(YOUR ASSIGNMENT) What lines of the data below include the word "dynamic"? Report them by copying each.
((
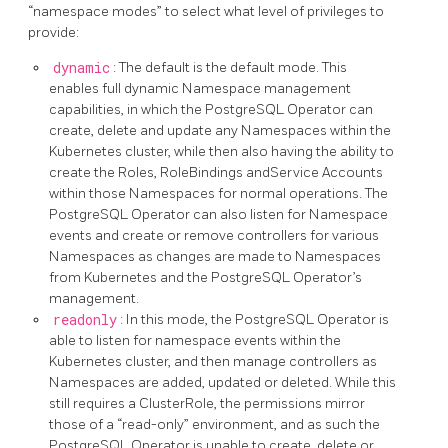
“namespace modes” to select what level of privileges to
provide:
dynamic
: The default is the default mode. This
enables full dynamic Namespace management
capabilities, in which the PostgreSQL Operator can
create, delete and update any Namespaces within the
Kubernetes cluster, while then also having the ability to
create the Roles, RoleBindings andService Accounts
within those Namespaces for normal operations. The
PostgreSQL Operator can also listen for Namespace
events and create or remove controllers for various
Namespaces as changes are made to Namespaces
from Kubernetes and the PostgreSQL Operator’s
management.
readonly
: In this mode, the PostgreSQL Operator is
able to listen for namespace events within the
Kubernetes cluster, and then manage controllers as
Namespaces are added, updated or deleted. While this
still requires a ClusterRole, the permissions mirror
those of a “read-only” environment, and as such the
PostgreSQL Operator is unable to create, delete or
))
(EXERCISE SOLUTION)
dynamic
enables full dynamic Namespace management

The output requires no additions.